### INSTRUCTIONS FOR THE TASK
Given the material below, output exactly the lines from the line with "Contact Us (1229, 104)" to the line with "Informática (343, 838)", both ends included, and no other lines.

# # #

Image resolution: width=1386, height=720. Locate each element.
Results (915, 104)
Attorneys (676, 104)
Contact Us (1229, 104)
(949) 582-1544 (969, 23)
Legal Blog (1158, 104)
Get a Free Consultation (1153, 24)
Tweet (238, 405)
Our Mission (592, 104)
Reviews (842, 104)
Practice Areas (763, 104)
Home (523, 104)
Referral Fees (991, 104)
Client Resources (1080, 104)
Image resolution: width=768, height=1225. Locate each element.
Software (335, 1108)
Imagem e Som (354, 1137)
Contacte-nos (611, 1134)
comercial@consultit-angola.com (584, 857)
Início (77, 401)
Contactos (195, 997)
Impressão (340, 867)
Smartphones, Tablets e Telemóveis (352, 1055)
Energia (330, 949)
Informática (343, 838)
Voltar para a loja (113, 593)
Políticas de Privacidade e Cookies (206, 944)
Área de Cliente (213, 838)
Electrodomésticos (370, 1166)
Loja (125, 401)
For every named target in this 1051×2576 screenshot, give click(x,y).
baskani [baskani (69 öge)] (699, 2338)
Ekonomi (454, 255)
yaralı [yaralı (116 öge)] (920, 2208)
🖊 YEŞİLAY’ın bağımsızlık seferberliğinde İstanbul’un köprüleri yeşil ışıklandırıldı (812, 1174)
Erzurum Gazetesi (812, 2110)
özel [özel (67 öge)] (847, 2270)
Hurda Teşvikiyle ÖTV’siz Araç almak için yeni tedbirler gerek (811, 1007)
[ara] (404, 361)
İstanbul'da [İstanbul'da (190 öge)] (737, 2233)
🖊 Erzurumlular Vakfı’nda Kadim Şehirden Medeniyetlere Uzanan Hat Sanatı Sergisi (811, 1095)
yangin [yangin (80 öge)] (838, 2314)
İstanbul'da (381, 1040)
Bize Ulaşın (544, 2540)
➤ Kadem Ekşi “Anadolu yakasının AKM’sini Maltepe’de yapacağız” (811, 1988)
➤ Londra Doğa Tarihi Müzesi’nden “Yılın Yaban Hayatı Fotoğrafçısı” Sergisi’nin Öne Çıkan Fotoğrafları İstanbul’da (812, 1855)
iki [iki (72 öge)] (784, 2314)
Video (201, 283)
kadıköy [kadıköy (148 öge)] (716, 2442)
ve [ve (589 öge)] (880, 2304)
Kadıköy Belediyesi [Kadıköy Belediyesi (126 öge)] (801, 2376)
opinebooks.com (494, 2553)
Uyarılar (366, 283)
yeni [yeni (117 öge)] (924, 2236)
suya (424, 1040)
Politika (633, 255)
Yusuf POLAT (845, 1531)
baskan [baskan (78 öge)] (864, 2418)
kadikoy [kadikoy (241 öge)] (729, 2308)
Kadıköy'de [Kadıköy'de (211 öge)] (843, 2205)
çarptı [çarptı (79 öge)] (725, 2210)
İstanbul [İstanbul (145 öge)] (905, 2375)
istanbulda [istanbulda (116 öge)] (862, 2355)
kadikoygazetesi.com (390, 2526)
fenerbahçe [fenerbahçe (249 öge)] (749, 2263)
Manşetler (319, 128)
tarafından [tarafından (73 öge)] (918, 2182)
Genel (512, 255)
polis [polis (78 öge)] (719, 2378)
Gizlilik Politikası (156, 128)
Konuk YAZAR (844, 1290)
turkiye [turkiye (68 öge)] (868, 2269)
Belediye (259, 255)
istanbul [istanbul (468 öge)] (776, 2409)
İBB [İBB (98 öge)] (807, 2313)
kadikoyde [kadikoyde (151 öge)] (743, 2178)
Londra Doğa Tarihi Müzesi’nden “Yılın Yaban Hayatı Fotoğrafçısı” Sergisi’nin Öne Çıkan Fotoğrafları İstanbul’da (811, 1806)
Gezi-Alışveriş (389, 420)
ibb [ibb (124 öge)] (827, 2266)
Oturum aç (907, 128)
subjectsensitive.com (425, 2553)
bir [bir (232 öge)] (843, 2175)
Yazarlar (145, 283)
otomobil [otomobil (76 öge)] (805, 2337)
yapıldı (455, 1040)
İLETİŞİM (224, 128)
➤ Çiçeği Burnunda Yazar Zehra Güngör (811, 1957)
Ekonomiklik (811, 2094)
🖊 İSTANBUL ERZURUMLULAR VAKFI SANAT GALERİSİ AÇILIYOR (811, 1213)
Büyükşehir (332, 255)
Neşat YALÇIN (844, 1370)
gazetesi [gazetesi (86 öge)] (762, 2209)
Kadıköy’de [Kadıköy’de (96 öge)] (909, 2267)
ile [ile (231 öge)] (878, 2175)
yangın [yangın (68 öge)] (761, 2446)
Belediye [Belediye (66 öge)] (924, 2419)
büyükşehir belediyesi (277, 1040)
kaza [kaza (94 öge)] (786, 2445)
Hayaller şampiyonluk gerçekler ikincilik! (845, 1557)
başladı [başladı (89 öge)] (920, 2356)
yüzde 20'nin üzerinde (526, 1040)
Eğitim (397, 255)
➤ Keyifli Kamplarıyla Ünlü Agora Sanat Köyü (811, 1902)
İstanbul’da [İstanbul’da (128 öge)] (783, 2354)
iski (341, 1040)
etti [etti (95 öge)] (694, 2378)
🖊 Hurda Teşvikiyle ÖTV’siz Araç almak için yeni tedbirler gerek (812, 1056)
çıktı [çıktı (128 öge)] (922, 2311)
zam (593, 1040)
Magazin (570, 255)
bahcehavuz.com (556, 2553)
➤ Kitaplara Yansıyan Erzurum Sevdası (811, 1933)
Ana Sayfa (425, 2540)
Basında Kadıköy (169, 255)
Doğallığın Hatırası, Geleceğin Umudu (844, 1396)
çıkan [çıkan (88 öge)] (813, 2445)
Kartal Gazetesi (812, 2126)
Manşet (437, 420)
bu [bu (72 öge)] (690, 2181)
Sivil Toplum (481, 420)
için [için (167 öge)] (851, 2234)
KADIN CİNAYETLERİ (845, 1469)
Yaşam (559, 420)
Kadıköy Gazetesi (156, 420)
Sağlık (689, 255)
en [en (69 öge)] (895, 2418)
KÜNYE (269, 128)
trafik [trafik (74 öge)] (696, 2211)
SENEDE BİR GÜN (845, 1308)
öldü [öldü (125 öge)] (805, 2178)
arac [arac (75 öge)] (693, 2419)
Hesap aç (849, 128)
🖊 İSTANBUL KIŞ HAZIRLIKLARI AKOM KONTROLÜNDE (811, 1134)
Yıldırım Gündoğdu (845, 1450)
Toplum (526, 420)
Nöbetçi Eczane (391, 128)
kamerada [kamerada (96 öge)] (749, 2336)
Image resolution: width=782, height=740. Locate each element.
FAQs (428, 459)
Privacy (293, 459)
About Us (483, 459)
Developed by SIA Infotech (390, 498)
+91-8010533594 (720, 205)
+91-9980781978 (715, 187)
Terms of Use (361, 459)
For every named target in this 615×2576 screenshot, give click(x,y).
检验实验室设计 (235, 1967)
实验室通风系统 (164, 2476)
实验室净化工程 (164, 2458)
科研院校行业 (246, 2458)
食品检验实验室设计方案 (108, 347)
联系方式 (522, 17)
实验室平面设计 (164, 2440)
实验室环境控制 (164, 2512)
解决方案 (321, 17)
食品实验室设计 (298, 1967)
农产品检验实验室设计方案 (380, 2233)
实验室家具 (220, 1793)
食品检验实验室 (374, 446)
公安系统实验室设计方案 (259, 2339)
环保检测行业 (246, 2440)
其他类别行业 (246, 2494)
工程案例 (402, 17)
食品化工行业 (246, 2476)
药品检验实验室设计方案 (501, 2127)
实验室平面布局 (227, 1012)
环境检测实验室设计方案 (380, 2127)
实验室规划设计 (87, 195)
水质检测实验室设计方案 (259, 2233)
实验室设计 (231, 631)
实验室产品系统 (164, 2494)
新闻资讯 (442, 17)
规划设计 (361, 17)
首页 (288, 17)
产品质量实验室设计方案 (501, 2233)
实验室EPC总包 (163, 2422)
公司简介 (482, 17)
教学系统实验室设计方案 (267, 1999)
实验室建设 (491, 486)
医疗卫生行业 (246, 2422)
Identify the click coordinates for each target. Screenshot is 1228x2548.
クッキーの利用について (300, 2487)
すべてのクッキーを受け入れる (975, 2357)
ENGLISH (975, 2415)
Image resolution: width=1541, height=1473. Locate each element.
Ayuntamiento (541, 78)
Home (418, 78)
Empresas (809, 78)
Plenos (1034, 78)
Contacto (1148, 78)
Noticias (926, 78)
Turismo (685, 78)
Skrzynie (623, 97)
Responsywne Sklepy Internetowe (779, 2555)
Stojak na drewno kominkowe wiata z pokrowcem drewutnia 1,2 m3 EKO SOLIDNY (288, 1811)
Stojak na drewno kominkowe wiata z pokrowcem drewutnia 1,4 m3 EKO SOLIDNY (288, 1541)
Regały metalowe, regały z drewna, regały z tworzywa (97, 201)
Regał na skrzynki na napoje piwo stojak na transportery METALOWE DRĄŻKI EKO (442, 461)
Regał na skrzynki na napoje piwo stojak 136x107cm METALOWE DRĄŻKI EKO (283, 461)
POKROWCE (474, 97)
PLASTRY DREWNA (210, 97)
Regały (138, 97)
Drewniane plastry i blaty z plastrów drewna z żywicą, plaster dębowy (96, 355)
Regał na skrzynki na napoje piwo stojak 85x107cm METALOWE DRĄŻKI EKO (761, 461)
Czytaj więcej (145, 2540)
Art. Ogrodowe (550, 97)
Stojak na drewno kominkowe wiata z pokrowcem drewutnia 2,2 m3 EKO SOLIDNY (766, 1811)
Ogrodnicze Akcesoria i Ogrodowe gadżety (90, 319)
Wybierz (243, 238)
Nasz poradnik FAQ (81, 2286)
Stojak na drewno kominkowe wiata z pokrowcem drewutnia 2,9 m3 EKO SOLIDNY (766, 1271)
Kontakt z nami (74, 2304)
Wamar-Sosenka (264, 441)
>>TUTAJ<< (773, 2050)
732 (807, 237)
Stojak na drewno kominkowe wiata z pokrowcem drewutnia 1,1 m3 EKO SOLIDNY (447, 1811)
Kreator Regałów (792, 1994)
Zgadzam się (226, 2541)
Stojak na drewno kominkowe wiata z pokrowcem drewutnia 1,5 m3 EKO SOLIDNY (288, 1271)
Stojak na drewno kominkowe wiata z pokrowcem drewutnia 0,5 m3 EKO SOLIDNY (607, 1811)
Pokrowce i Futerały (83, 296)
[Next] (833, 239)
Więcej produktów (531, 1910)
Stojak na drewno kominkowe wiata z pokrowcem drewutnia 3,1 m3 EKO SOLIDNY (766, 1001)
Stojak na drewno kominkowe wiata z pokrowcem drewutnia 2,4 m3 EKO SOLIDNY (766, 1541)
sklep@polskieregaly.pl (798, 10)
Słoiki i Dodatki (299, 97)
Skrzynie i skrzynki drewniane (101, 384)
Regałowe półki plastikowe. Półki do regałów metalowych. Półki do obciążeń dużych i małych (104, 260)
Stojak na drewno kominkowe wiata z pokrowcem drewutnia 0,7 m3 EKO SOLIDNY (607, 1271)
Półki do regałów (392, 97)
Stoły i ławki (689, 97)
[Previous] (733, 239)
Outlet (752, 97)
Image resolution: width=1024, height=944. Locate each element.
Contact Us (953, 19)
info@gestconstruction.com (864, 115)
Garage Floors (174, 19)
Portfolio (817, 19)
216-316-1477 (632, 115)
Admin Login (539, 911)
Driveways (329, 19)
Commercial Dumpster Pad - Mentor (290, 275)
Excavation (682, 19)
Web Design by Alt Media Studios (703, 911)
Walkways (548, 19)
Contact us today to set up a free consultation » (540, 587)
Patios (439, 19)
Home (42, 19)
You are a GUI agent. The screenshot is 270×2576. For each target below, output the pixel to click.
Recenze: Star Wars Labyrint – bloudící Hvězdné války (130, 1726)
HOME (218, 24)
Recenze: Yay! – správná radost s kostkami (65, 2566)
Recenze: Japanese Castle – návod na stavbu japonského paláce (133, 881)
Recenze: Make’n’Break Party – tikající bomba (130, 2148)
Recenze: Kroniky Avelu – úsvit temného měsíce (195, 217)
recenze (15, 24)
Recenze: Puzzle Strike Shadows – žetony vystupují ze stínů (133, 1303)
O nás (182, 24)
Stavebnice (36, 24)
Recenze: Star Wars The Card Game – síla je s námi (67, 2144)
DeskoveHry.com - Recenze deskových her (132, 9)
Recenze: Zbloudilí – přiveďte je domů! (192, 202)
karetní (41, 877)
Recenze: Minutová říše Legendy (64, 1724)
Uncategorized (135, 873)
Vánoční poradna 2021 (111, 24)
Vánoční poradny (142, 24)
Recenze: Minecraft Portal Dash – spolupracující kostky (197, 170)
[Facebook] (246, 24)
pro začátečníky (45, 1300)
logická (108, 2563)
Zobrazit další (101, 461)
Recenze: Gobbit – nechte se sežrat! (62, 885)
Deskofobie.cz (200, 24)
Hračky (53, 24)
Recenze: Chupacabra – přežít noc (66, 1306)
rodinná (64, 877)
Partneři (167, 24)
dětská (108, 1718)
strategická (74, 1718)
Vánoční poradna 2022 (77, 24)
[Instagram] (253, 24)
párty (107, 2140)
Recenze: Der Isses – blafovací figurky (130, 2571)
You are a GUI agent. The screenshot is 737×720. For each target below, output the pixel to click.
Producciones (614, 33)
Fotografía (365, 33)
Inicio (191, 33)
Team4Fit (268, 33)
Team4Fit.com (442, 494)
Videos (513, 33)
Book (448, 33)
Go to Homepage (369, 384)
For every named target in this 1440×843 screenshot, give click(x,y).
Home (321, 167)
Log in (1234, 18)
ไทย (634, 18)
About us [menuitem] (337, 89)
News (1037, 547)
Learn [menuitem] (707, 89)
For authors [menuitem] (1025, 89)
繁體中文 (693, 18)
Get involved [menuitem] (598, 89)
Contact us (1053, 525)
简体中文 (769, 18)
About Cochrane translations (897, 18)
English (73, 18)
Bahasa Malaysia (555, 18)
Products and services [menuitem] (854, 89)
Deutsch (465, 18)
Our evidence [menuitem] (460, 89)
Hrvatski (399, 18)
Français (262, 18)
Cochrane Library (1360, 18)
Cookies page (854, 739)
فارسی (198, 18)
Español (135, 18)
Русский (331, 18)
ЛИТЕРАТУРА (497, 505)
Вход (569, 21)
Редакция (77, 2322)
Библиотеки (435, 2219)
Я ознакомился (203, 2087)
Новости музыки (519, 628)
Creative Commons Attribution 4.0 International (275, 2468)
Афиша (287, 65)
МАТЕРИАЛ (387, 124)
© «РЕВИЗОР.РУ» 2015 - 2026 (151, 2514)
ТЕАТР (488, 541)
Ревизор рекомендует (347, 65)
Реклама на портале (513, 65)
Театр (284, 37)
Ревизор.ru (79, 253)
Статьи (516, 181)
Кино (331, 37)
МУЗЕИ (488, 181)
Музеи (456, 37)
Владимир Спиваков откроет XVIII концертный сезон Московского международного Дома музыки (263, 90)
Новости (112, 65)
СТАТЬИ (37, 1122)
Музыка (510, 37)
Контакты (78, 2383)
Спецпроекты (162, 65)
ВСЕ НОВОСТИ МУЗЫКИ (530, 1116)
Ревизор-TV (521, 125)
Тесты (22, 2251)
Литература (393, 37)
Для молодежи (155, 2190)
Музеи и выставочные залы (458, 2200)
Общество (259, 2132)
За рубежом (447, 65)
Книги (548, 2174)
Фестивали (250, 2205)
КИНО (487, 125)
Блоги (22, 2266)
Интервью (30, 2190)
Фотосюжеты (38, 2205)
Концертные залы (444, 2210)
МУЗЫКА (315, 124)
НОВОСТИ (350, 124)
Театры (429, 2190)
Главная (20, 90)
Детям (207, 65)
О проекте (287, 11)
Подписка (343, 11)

# # #

### FINISHED TASK
Contact Us (1229, 104)
(949) 582-1544 (969, 23)
Legal Blog (1158, 104)
Get a Free Consultation (1153, 24)
Tweet (238, 405)
Our Mission (592, 104)
Reviews (842, 104)
Practice Areas (763, 104)
Home (523, 104)
Referral Fees (991, 104)
Client Resources (1080, 104)
Image resolution: width=768, height=1225. Locate each element.
Software (335, 1108)
Imagem e Som (354, 1137)
Contacte-nos (611, 1134)
comercial@consultit-angola.com (584, 857)
Início (77, 401)
Contactos (195, 997)
Impressão (340, 867)
Smartphones, Tablets e Telemóveis (352, 1055)
Energia (330, 949)
Informática (343, 838)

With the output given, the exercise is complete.